Once more we are obliged to consider statues. The name of Eric Gill (1882-1940) has come before us – and not for the best of reasons. Guildford Cathedral staff are reviewing his sculptures adorning the cathedral on account of his gross domestic misbehaviour – including incest and bestiality. His sculptures at the BBC have been damaged. Gill is otherwise known for his exquisite typography that has graced our public life.
We run here into a well-known dilemma in 19th and 20th century Britain. Yeats described it as the choice between perfection of the life and of the work. It was necessary to make a choice between being a saint and being an artist. Artists and others were often accustomed to taking opiates, Thomas de Quincy and Samuel Taylor Coleridge are among users. Sherlock Holmes became a famous – even though non-existent – addict.
It often happens that a man’s work – his paintings, his music, his literary output – is at odds with his private life. We have to make our minds up about his legacy. It is likely to seem irresponsible to ban his works when his daily life contradicts what he has painted or composed or written, rather like cutting off one’s nose to spite one’s face. But a reputation based on a refusal to acknowledge the mis-match stores up trouble for the future.
George Bernard Shaw addressed the problem in ‘Major Barbara’. Was it right to take money from an armaments firm to fund social work? Was it acceptable for philanthropic institutions founded on profits from quack medicines to gain shining reputation they made for themselves and their founders? And, going further afield, was it right that factory-owners should receive tributes from customers when products had been achieved by the mis-treatment of women workers?

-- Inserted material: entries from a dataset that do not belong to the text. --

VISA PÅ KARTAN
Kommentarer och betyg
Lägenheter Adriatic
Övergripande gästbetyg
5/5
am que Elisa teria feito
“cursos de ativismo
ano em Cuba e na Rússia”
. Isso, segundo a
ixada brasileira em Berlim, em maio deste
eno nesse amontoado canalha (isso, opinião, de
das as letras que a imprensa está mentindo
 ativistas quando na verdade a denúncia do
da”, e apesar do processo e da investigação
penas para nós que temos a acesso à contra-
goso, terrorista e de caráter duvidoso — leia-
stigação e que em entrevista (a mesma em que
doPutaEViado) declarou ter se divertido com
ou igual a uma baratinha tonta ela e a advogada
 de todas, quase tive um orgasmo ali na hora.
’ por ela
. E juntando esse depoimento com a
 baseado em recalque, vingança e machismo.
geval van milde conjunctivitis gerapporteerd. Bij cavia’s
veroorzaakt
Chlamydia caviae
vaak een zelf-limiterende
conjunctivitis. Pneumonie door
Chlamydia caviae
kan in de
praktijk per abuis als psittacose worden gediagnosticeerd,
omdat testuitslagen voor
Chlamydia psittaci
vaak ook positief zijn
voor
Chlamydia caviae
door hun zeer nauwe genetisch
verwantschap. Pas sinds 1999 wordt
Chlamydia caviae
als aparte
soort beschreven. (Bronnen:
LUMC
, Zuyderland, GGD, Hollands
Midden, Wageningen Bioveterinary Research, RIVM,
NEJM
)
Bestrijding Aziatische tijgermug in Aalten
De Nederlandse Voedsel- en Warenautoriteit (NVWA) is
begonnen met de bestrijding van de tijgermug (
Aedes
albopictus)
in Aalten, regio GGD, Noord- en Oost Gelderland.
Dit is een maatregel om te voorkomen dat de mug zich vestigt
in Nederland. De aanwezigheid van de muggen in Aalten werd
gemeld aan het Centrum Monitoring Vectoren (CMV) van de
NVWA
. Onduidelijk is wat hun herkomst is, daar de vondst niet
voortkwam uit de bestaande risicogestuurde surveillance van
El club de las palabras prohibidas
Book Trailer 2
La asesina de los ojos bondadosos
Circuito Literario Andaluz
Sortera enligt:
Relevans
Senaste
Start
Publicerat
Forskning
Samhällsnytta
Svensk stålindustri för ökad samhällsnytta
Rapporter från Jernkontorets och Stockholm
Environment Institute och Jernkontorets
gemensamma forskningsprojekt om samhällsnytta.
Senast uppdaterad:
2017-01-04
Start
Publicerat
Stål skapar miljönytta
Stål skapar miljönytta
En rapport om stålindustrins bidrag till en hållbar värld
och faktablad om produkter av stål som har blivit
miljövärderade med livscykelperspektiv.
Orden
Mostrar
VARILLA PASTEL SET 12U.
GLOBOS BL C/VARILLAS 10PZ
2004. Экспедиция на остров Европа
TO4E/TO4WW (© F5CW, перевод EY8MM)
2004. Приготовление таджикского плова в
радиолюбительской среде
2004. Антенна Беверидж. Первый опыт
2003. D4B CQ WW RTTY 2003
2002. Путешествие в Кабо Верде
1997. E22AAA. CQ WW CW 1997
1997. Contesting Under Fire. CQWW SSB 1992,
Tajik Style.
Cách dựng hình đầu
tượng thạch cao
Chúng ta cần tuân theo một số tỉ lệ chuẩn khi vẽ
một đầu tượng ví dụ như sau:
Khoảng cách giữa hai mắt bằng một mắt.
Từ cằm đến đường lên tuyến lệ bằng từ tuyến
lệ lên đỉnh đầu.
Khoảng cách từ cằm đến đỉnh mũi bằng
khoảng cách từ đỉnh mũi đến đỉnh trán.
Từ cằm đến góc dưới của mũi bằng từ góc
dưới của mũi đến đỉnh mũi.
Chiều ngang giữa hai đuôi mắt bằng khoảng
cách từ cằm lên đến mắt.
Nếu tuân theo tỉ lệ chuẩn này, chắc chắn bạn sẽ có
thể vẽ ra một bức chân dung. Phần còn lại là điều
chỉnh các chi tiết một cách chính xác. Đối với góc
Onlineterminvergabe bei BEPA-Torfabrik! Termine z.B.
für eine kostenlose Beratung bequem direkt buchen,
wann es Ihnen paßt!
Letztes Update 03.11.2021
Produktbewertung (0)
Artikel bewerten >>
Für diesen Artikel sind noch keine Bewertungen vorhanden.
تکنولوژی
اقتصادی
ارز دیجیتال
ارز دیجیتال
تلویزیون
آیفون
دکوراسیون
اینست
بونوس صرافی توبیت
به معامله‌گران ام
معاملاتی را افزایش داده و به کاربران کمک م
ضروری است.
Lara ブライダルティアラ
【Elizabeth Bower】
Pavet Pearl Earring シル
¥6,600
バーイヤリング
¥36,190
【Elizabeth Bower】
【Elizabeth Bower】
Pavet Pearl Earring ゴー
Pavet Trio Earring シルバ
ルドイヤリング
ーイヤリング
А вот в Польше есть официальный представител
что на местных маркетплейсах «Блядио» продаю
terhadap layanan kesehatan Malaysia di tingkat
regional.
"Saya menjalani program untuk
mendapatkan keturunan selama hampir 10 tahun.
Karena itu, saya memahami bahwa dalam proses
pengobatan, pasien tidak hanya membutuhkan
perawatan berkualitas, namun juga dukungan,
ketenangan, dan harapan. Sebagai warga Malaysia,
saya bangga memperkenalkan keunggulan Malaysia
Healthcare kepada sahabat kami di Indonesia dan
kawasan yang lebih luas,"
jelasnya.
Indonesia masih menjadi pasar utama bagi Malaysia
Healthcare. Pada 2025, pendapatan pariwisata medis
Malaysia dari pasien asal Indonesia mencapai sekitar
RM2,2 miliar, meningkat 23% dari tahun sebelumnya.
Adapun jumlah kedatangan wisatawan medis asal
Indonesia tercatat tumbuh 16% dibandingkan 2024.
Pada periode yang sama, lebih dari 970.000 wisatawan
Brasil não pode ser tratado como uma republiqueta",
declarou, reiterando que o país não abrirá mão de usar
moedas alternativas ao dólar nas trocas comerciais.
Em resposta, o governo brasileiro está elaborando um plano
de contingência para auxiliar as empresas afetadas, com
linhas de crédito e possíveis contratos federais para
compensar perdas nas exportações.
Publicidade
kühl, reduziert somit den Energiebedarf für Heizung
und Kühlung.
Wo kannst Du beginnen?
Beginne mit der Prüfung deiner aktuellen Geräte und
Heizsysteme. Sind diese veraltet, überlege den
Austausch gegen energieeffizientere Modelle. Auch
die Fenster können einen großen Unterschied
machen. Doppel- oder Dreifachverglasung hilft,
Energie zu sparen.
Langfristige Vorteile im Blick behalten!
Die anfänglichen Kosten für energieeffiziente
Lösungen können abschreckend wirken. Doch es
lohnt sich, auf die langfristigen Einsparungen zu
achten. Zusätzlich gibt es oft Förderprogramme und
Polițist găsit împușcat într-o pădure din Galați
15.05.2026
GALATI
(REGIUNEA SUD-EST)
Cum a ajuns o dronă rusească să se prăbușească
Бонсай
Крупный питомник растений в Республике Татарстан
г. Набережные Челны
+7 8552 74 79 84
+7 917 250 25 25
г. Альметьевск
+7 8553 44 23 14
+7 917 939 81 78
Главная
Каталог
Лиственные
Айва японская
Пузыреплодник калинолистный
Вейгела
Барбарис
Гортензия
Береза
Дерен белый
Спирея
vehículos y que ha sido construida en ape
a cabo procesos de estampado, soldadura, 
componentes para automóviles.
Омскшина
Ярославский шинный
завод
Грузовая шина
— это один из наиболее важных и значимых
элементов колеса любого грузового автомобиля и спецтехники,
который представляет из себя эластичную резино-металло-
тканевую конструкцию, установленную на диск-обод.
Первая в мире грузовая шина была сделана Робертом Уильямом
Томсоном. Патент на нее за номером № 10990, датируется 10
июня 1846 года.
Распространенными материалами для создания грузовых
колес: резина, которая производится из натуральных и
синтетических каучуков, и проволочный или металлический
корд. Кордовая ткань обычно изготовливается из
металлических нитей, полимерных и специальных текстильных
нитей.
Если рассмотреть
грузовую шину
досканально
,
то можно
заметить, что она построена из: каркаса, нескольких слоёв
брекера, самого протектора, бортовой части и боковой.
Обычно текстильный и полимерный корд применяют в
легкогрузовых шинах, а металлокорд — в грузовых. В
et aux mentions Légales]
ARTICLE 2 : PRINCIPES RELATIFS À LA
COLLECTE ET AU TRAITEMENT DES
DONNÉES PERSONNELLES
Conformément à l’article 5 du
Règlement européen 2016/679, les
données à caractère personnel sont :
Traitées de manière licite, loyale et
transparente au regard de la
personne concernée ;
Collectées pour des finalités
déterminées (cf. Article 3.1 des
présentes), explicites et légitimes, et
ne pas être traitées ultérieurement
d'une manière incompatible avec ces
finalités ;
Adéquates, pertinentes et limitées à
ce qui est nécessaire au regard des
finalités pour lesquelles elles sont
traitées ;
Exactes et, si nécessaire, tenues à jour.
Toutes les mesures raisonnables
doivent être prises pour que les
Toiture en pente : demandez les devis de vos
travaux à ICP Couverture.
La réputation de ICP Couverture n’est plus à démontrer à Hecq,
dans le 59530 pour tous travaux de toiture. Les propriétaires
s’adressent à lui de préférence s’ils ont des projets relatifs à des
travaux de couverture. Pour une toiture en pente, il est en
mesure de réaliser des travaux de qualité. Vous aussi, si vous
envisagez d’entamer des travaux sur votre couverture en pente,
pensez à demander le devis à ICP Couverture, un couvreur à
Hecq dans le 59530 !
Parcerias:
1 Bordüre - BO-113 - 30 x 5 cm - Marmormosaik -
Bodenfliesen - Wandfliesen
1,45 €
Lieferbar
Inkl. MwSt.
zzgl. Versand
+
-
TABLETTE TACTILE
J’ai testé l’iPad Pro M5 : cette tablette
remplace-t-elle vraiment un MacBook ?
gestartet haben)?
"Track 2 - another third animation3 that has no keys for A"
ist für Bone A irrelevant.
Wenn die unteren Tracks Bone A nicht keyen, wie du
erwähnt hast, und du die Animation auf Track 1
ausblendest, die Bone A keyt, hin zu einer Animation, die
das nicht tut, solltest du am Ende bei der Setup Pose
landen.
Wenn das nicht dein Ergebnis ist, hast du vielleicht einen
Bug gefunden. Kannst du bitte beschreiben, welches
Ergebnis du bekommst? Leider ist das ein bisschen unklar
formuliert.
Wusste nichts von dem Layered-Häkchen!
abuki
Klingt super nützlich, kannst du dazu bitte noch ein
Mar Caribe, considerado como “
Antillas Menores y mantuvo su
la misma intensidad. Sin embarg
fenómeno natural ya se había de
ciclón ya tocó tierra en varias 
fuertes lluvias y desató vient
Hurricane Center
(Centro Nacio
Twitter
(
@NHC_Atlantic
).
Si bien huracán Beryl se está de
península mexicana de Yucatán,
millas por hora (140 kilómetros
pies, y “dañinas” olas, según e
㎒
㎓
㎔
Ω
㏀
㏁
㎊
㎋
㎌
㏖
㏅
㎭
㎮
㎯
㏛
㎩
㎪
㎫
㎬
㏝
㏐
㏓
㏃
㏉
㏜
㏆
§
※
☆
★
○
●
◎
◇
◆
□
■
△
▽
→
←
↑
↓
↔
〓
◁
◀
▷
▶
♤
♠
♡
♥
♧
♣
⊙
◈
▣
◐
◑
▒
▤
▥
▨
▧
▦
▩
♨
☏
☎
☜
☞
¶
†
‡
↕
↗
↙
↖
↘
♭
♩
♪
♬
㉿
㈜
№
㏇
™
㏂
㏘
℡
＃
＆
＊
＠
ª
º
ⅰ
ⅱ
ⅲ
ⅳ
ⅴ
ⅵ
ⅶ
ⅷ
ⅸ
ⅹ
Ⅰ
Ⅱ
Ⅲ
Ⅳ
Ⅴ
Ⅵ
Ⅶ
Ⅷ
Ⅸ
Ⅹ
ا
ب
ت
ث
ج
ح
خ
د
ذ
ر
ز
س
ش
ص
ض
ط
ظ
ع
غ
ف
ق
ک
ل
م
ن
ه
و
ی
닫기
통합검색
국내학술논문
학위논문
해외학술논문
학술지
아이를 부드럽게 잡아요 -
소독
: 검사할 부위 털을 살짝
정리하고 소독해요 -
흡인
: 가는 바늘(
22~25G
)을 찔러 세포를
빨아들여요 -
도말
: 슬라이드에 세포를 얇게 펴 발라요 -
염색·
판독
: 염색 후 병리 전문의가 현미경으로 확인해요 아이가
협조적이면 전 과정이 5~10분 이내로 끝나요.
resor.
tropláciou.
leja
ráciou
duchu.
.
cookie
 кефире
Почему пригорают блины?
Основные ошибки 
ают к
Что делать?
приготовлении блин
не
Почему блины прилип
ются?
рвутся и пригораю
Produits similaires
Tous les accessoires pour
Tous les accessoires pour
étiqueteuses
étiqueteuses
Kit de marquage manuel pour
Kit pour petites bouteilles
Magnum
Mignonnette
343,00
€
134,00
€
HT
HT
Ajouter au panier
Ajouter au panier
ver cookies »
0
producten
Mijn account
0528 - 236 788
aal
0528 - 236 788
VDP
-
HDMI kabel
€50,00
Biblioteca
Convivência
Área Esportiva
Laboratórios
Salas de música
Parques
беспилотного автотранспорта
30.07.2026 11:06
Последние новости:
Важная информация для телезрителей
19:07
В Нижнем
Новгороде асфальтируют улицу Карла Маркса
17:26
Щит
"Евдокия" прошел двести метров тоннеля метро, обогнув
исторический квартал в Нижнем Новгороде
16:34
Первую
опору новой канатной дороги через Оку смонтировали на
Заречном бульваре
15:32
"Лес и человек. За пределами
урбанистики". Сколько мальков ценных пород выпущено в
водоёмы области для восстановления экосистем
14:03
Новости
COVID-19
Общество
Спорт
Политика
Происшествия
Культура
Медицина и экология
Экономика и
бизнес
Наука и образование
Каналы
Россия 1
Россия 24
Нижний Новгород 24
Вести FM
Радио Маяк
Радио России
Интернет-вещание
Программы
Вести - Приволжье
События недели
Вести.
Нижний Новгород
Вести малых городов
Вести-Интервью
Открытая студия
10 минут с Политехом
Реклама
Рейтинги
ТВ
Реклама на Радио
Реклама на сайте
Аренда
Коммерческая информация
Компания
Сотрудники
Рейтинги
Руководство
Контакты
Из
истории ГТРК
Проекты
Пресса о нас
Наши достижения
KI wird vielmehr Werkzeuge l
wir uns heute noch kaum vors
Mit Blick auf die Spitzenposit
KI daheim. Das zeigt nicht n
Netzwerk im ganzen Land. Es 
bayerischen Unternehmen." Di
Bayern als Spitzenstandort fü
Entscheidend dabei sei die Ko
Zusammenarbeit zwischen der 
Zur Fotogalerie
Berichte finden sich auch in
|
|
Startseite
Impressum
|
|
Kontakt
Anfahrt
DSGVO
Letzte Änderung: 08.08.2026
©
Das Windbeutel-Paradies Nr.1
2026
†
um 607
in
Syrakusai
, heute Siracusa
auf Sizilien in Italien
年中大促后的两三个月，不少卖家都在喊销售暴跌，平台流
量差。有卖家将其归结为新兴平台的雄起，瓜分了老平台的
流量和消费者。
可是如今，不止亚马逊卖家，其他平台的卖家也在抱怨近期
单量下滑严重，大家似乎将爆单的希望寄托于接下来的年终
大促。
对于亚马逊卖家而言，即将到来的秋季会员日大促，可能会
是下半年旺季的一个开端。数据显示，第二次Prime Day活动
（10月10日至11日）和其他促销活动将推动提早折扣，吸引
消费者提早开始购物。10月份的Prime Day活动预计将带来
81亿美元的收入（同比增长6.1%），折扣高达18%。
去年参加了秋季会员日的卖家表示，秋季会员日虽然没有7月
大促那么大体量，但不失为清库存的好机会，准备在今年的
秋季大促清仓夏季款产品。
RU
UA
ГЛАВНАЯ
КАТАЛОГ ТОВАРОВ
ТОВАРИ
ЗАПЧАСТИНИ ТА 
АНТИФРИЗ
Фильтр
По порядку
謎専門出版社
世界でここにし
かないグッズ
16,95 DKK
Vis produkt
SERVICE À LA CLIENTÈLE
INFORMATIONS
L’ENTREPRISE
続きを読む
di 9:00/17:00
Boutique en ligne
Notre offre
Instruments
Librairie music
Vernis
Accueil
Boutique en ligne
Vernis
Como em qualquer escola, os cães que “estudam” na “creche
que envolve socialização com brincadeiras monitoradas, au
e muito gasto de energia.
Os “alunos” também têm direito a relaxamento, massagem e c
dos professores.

We run into networks of problems when we consider the way that inventors, engineers, backers and others have worked together to bring prosperity to our society. We have to recognise that there are no easy answers and that most of us enjoy benefits gained by people we have never met and never shall to whom we owe at least an apology and an attempt to understand what was happening.
PRB
Holman Hunt, Millais, D.G. Rossetti came together in 1848 with three others to form the Pre-Raphaelite Brotherhood, a group of painters aiming to go back beyond Raphael to an age of simpler art. Their ideals and practice caused controversy. It was said they thought themselves to be better than Raphael. The group’s best-known painting is probably Hunt’s ‘The Light of the World’ in St Paul’s cathedral and Keble College, Oxford.